» **What this task involves**
Your task is to extract every line from the material below exactly.

» **Data to examine**
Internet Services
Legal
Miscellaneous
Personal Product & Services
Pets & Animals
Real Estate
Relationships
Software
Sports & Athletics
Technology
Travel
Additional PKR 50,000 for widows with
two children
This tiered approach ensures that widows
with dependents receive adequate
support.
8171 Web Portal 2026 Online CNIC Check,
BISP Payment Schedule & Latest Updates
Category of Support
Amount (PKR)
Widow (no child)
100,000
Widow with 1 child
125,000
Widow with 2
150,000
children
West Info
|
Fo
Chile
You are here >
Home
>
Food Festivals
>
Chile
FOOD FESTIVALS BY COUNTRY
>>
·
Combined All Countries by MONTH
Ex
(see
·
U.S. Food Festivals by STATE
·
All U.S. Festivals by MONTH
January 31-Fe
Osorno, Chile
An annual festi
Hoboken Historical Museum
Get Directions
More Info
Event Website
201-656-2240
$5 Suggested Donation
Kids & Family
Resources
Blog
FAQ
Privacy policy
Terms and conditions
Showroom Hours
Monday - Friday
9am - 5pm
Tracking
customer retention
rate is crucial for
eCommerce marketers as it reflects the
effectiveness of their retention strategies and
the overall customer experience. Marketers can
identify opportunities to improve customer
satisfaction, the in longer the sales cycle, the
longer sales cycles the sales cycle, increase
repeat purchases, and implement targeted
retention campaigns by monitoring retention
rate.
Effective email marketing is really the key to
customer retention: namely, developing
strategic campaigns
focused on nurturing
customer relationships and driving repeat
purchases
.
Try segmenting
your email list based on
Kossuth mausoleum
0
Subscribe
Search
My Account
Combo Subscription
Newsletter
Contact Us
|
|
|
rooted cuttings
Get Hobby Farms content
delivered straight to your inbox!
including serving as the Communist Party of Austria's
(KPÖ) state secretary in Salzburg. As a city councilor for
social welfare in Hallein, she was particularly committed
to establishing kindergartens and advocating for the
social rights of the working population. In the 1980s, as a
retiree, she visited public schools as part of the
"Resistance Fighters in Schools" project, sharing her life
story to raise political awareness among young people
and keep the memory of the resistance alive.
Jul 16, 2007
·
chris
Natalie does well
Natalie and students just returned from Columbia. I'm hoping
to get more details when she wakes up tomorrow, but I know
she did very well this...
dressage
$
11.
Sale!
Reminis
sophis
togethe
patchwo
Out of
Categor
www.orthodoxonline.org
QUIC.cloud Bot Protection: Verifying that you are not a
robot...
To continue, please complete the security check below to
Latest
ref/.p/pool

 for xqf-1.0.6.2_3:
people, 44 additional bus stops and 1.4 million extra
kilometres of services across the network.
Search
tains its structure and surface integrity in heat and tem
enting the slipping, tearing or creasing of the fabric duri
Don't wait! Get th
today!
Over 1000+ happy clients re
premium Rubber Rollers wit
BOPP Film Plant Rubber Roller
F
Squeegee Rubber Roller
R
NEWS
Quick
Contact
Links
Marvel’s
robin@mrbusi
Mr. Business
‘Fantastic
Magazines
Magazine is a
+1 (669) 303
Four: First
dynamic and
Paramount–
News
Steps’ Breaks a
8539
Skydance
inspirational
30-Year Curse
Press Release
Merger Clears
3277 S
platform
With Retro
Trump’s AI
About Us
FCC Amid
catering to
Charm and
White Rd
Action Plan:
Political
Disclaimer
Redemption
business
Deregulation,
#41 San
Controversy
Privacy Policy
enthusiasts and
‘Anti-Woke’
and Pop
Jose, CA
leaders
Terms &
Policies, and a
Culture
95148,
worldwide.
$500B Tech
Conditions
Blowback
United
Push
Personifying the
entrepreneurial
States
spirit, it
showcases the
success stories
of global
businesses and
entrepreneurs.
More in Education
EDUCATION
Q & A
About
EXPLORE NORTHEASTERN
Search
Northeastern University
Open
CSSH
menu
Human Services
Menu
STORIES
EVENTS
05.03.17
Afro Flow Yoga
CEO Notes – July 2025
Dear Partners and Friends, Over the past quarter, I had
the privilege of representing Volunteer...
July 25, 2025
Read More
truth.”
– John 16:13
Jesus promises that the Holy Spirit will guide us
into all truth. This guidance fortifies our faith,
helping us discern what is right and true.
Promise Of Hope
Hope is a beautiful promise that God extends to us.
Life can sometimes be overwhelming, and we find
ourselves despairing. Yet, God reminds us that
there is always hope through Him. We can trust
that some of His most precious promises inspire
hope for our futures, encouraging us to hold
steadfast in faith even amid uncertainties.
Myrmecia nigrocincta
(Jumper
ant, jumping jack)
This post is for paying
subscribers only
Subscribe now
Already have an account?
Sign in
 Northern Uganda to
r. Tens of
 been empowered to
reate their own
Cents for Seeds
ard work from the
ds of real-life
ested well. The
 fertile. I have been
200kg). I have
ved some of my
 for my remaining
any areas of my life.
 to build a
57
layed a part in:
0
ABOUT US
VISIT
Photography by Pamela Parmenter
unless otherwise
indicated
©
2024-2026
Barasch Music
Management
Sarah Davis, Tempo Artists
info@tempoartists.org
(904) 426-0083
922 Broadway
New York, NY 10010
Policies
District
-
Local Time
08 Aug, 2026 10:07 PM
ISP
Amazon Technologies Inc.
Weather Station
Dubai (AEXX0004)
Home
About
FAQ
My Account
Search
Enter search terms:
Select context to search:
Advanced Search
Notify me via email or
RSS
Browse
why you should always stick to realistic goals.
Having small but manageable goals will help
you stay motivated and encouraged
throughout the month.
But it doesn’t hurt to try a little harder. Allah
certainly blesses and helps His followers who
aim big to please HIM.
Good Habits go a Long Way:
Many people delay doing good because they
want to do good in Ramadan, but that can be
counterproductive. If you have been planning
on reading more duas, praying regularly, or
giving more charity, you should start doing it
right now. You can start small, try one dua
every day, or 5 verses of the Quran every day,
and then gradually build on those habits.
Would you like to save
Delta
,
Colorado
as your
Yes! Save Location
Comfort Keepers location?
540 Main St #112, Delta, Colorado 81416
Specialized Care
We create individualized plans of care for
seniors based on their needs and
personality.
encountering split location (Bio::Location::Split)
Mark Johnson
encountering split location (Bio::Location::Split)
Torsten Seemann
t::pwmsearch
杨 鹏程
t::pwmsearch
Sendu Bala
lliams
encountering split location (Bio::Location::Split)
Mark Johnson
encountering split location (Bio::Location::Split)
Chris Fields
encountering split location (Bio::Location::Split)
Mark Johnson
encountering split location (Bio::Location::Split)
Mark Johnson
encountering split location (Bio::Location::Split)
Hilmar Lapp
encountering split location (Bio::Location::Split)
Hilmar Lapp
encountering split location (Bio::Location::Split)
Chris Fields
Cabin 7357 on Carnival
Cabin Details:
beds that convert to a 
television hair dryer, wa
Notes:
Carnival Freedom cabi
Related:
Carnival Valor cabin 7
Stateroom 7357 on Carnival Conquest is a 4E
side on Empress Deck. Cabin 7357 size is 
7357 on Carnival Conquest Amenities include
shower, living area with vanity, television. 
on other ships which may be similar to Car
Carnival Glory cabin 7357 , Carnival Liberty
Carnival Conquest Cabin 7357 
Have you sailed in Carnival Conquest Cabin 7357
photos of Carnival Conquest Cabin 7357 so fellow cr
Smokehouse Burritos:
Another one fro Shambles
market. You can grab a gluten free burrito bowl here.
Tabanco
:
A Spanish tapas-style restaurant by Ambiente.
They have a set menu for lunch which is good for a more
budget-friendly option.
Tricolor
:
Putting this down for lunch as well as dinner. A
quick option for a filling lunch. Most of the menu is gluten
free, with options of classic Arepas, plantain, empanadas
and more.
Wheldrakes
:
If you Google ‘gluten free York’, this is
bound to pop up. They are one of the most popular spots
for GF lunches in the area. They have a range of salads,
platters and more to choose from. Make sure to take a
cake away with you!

» **The completed task**
Internet Services
Legal
Miscellaneous
Personal Product & Services
Pets & Animals
Real Estate
Relationships
Software
Sports & Athletics
Technology
Travel
Additional PKR 50,000 for widows with
two children
This tiered approach ensures that widows
with dependents receive adequate
support.
8171 Web Portal 2026 Online CNIC Check,
BISP Payment Schedule & Latest Updates
Category of Support
Amount (PKR)
Widow (no child)
100,000
Widow with 1 child
125,000
Widow with 2
150,000
children
West Info
|
Fo
Chile
You are here >
Home
>
Food Festivals
>
Chile
FOOD FESTIVALS BY COUNTRY
>>
·
Combined All Countries by MONTH
Ex
(see
·
U.S. Food Festivals by STATE
·
All U.S. Festivals by MONTH
January 31-Fe
Osorno, Chile
An annual festi
Hoboken Historical Museum
Get Directions
More Info
Event Website
201-656-2240
$5 Suggested Donation
Kids & Family
Resources
Blog
FAQ
Privacy policy
Terms and conditions
Showroom Hours
Monday - Friday
9am - 5pm
Tracking
customer retention
rate is crucial for
eCommerce marketers as it reflects the
effectiveness of their retention strategies and
the overall customer experience. Marketers can
identify opportunities to improve customer
satisfaction, the in longer the sales cycle, the
longer sales cycles the sales cycle, increase
repeat purchases, and implement targeted
retention campaigns by monitoring retention
rate.
Effective email marketing is really the key to
customer retention: namely, developing
strategic campaigns
focused on nurturing
customer relationships and driving repeat
purchases
.
Try segmenting
your email list based on
Kossuth mausoleum
0
Subscribe
Search
My Account
Combo Subscription
Newsletter
Contact Us
|
|
|
rooted cuttings
Get Hobby Farms content
delivered straight to your inbox!
including serving as the Communist Party of Austria's
(KPÖ) state secretary in Salzburg. As a city councilor for
social welfare in Hallein, she was particularly committed
to establishing kindergartens and advocating for the
social rights of the working population. In the 1980s, as a
retiree, she visited public schools as part of the
"Resistance Fighters in Schools" project, sharing her life
story to raise political awareness among young people
and keep the memory of the resistance alive.
Jul 16, 2007
·
chris
Natalie does well
Natalie and students just returned from Columbia. I'm hoping
to get more details when she wakes up tomorrow, but I know
she did very well this...
dressage
$
11.
Sale!
Reminis
sophis
togethe
patchwo
Out of
Categor
www.orthodoxonline.org
QUIC.cloud Bot Protection: Verifying that you are not a
robot...
To continue, please complete the security check below to
Latest
ref/.p/pool

 for xqf-1.0.6.2_3:
people, 44 additional bus stops and 1.4 million extra
kilometres of services across the network.
Search
tains its structure and surface integrity in heat and tem
enting the slipping, tearing or creasing of the fabric duri
Don't wait! Get th
today!
Over 1000+ happy clients re
premium Rubber Rollers wit
BOPP Film Plant Rubber Roller
F
Squeegee Rubber Roller
R
NEWS
Quick
Contact
Links
Marvel’s
robin@mrbusi
Mr. Business
‘Fantastic
Magazines
Magazine is a
+1 (669) 303
Four: First
dynamic and
Paramount–
News
Steps’ Breaks a
8539
Skydance
inspirational
30-Year Curse
Press Release
Merger Clears
3277 S
platform
With Retro
Trump’s AI
About Us
FCC Amid
catering to
Charm and
White Rd
Action Plan:
Political
Disclaimer
Redemption
business
Deregulation,
#41 San
Controversy
Privacy Policy
enthusiasts and
‘Anti-Woke’
and Pop
Jose, CA
leaders
Terms &
Policies, and a
Culture
95148,
worldwide.
$500B Tech
Conditions
Blowback
United
Push
Personifying the
entrepreneurial
States
spirit, it
showcases the
success stories
of global
businesses and
entrepreneurs.
More in Education
EDUCATION
Q & A
About
EXPLORE NORTHEASTERN
Search
Northeastern University
Open
CSSH
menu
Human Services
Menu
STORIES
EVENTS
05.03.17
Afro Flow Yoga
CEO Notes – July 2025
Dear Partners and Friends, Over the past quarter, I had
the privilege of representing Volunteer...
July 25, 2025
Read More
truth.”
– John 16:13
Jesus promises that the Holy Spirit will guide us
into all truth. This guidance fortifies our faith,
helping us discern what is right and true.
Promise Of Hope
Hope is a beautiful promise that God extends to us.
Life can sometimes be overwhelming, and we find
ourselves despairing. Yet, God reminds us that
there is always hope through Him. We can trust
that some of His most precious promises inspire
hope for our futures, encouraging us to hold
steadfast in faith even amid uncertainties.
Myrmecia nigrocincta
(Jumper
ant, jumping jack)
This post is for paying
subscribers only
Subscribe now
Already have an account?
Sign in
 Northern Uganda to
r. Tens of
 been empowered to
reate their own
Cents for Seeds
ard work from the
ds of real-life
ested well. The
 fertile. I have been
200kg). I have
ved some of my
 for my remaining
any areas of my life.
 to build a
57
layed a part in:
0
ABOUT US
VISIT
Photography by Pamela Parmenter
unless otherwise
indicated
©
2024-2026
Barasch Music
Management
Sarah Davis, Tempo Artists
info@tempoartists.org
(904) 426-0083
922 Broadway
New York, NY 10010
Policies
District
-
Local Time
08 Aug, 2026 10:07 PM
ISP
Amazon Technologies Inc.
Weather Station
Dubai (AEXX0004)
Home
About
FAQ
My Account
Search
Enter search terms:
Select context to search:
Advanced Search
Notify me via email or
RSS
Browse
why you should always stick to realistic goals.
Having small but manageable goals will help
you stay motivated and encouraged
throughout the month.
But it doesn’t hurt to try a little harder. Allah
certainly blesses and helps His followers who
aim big to please HIM.
Good Habits go a Long Way:
Many people delay doing good because they
want to do good in Ramadan, but that can be
counterproductive. If you have been planning
on reading more duas, praying regularly, or
giving more charity, you should start doing it
right now. You can start small, try one dua
every day, or 5 verses of the Quran every day,
and then gradually build on those habits.
Would you like to save
Delta
,
Colorado
as your
Yes! Save Location
Comfort Keepers location?
540 Main St #112, Delta, Colorado 81416
Specialized Care
We create individualized plans of care for
seniors based on their needs and
personality.
encountering split location (Bio::Location::Split)
Mark Johnson
encountering split location (Bio::Location::Split)
Torsten Seemann
t::pwmsearch
杨 鹏程
t::pwmsearch
Sendu Bala
lliams
encountering split location (Bio::Location::Split)
Mark Johnson
encountering split location (Bio::Location::Split)
Chris Fields
encountering split location (Bio::Location::Split)
Mark Johnson
encountering split location (Bio::Location::Split)
Mark Johnson
encountering split location (Bio::Location::Split)
Hilmar Lapp
encountering split location (Bio::Location::Split)
Hilmar Lapp
encountering split location (Bio::Location::Split)
Chris Fields
Cabin 7357 on Carnival
Cabin Details:
beds that convert to a 
television hair dryer, wa
Notes:
Carnival Freedom cabi
Related:
Carnival Valor cabin 7
Stateroom 7357 on Carnival Conquest is a 4E
side on Empress Deck. Cabin 7357 size is 
7357 on Carnival Conquest Amenities include
shower, living area with vanity, television. 
on other ships which may be similar to Car
Carnival Glory cabin 7357 , Carnival Liberty
Carnival Conquest Cabin 7357 
Have you sailed in Carnival Conquest Cabin 7357
photos of Carnival Conquest Cabin 7357 so fellow cr
Smokehouse Burritos:
Another one fro Shambles
market. You can grab a gluten free burrito bowl here.
Tabanco
:
A Spanish tapas-style restaurant by Ambiente.
They have a set menu for lunch which is good for a more
budget-friendly option.
Tricolor
:
Putting this down for lunch as well as dinner. A
quick option for a filling lunch. Most of the menu is gluten
free, with options of classic Arepas, plantain, empanadas
and more.
Wheldrakes
:
If you Google ‘gluten free York’, this is
bound to pop up. They are one of the most popular spots
for GF lunches in the area. They have a range of salads,
platters and more to choose from. Make sure to take a
cake away with you!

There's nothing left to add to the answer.